A group of Jewish youths who are at the center of a recent controversial court decision regarding Jewish prayer on Jerusalem’s Temple Mount defend their actions in a TV interview, saying they only “wanted to fulfill their rights.”
Jerusalem District Court Judge Zion Saharay ruled yesterday in favor of the three teenagers, who appealed a decision by the Israel Police to bar them from visiting the flashpoint holy site for a period of time after they were detained for reciting a prayer on the compound.
By praying at the site, the teenagers violated a longstanding, but informal arrangement known as the status quo, which dictates that Jews are allowed to visit the site but not pray there.
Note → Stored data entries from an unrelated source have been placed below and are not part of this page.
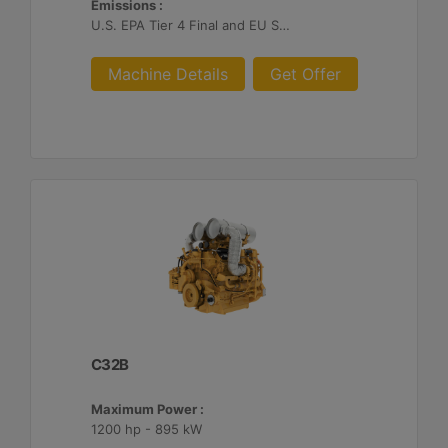
Emissions :
U.S. EPA Tier 4 Final and EU Stage V
Machine Details
Get Offer
C32B
Maximum Power :
1200 hp - 895 kW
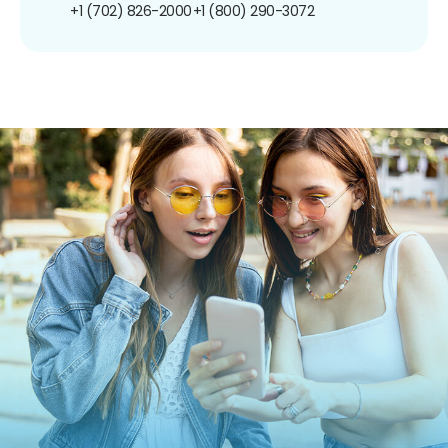
+1 (702) 826-2000
+1 (800) 290-3072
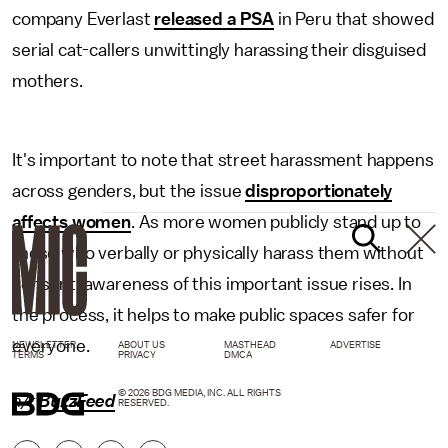
company Everlast
released a PSA
in Peru that showed
serial cat-callers unwittingly harassing their disguised
mothers.
It's important to note that street harassment happens
across genders, but the issue
disproportionately
affects women
. As more women publicly stand up to
those who verbally or physically harass them without
consent, awareness of this important issue rises. In
the process, it helps to make public spaces safer for
everyone.
NEWSLETTER
ABOUT US
MASTHEAD
ADVERTISE
TERMS
PRIVACY
DMCA
© 2026 BDG MEDIA, INC. ALL RIGHTS
h/t
BuzzFeed
RESERVED.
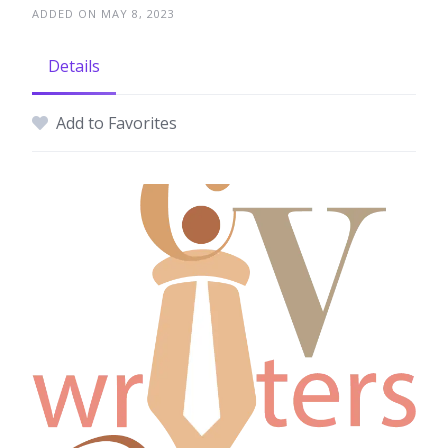
ADDED ON MAY 8, 2023
Details
Add to Favorites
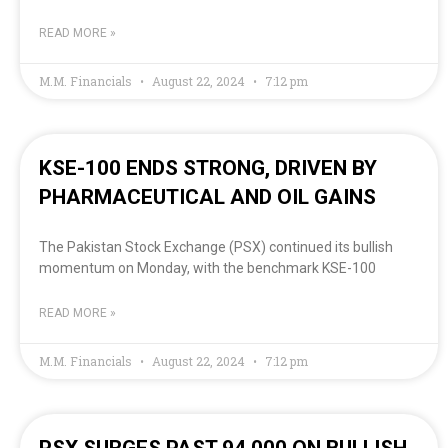
READ MORE »
M.M. Financials
August 22, 2024
7:12 pm
KSE-100 ENDS STRONG, DRIVEN BY
PHARMACEUTICAL AND OIL GAINS
The Pakistan Stock Exchange (PSX) continued its bullish
momentum on Monday, with the benchmark KSE-100
READ MORE »
M.M. Financials
August 22, 2024
7:12 pm
PSX SURGES PAST 94,000 ON BULLISH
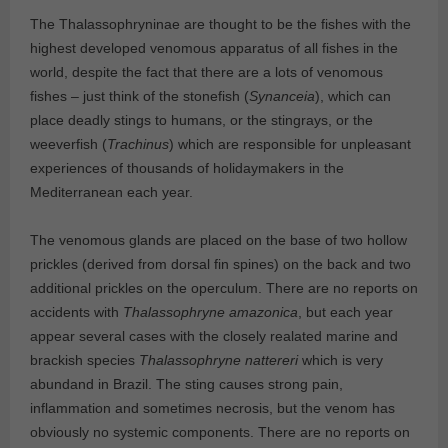
The Thalassophryninae are thought to be the fishes with the
highest developed venomous apparatus of all fishes in the
world, despite the fact that there are a lots of venomous
fishes – just think of the stonefish (
Synanceia
), which can
place deadly stings to humans, or the stingrays, or the
weeverfish (
Trachinus
) which are responsible for unpleasant
experiences of thousands of holidaymakers in the
Mediterranean each year.
The venomous glands are placed on the base of two hollow
prickles (derived from dorsal fin spines) on the back and two
additional prickles on the operculum. There are no reports on
accidents with
Thalassophryne amazonica
, but each year
appear several cases with the closely realated marine and
brackish species
Thalassophryne nattereri
which is very
abundand in Brazil. The sting causes strong pain,
inflammation and sometimes necrosis, but the venom has
obviously no systemic components. There are no reports on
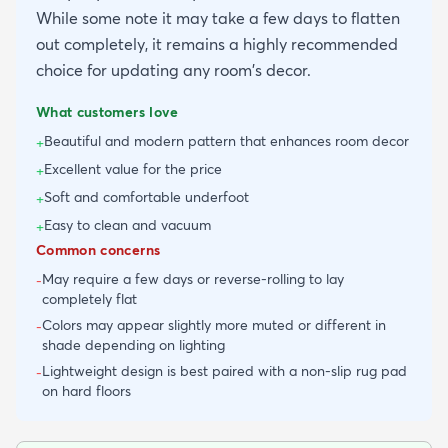
While some note it may take a few days to flatten
out completely, it remains a highly recommended
choice for updating any room's decor.
What customers love
Beautiful and modern pattern that enhances room decor
+
Excellent value for the price
+
Soft and comfortable underfoot
+
Easy to clean and vacuum
+
Common concerns
May require a few days or reverse-rolling to lay
-
completely flat
Colors may appear slightly more muted or different in
-
shade depending on lighting
Lightweight design is best paired with a non-slip rug pad
-
on hard floors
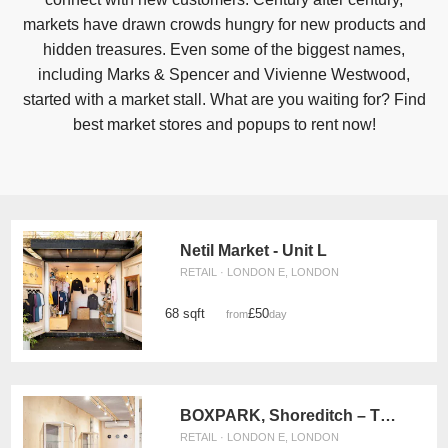
markets have drawn crowds hungry for new products and
hidden treasures. Even some of the biggest names,
including Marks & Spencer and Vivienne Westwood,
started with a market stall. What are you waiting for? Find
best market stores and popups to rent now!
Netil Market - Unit L
RETAIL · LONDON E, LONDON
68 sqft
£50
from
/day
BOXPARK, Shoreditch – The Pop Up Retail Space
RETAIL · LONDON E, LONDON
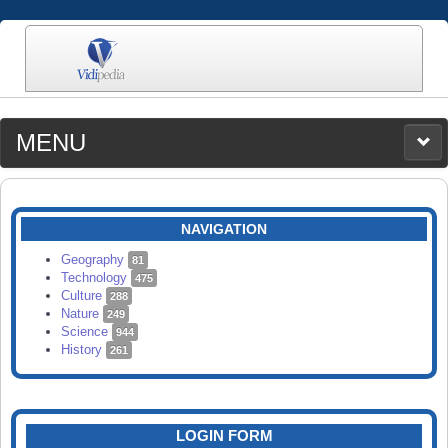
MENU
MEDIA
CATEGORIES
UPLOAD
NAVIGATION
SEARCH
Geography
81
Technology
475
Culture
288
Nature
249
Science
944
History
261
LOGIN FORM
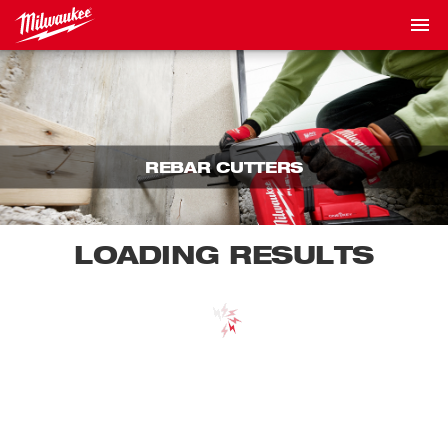
REBAR CUTTERS
LOADING RESULTS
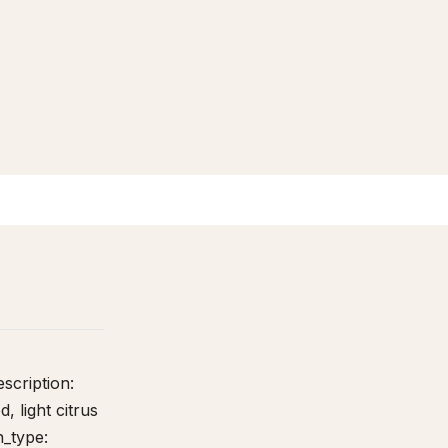
Lineage + Genetics
0
6
escription:
, light citrus
n_type:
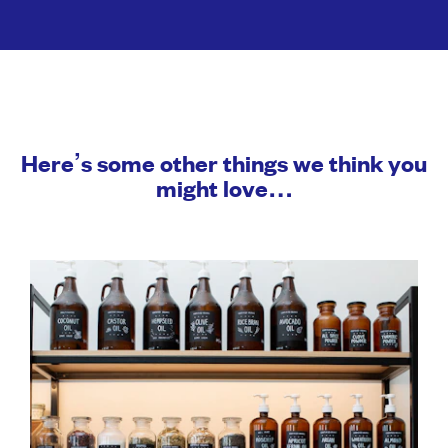
Here’s some other things we think you
might love…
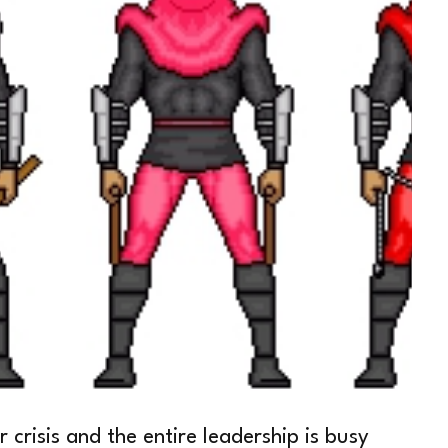
crisis and the entire leadership is busy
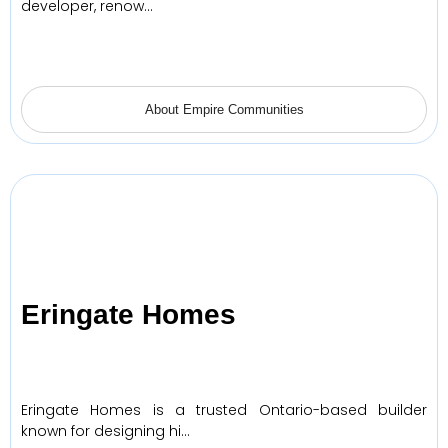
developer, renow…
About Empire Communities
Eringate Homes
Eringate Homes is a trusted Ontario-based builder
known for designing hi…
The Temple Mount is the holiest site for Jews and the compound’s Al-Aqsa Mosque is the third-holiest for Muslims.
“I feel proud that now there’s a judge that opened the public’s eyes to the fact that there is no rule against Jewish prayer at their holiest site,” one of the teenagers tells Channel 13 news.
The group says that the area where they prayed was “off in the corner” of the compound, adding that “no Arabs saw us, so it didn’t cause any trouble.”
Israeli officials were quick to release statements clarifying that the judge’s verdict does not change the status quo on the mount amid condemnations by the Palestinian Authority, Jordan and warning by Hamas of escalation.